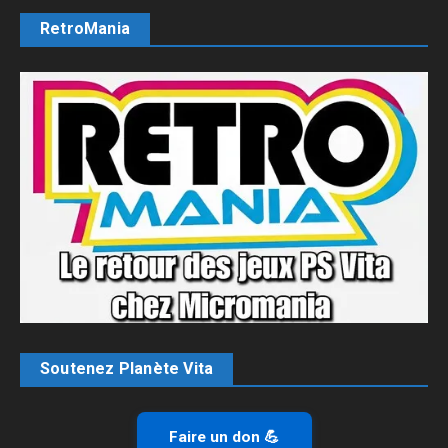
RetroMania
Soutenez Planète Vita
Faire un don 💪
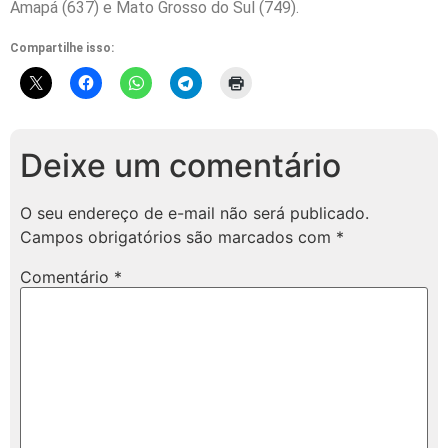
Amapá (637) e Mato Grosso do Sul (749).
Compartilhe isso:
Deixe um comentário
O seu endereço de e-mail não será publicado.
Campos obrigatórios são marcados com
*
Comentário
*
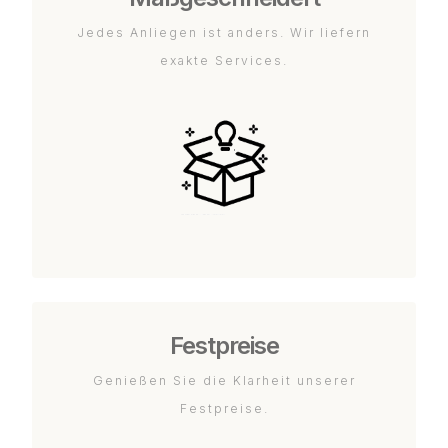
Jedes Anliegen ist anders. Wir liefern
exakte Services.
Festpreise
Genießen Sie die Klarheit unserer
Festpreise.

***

### YOUR OBJECTIVE
Every record above should be transcribed exactly; the pictures stay out of the copy.

### ANSWER TO THIS TASK
RetroMania
Soutenez Planète Vita
Faire un don 💪
Amapá (637) e Mato Grosso do Sul (749).
Compartilhe isso:
Deixe um comentário
O seu endereço de e-mail não será publicado.
Campos obrigatórios são marcados com
*
Comentário
*
Jedes Anliegen ist anders. Wir liefern
exakte Services.
Festpreise
Genießen Sie die Klarheit unserer
Festpreise.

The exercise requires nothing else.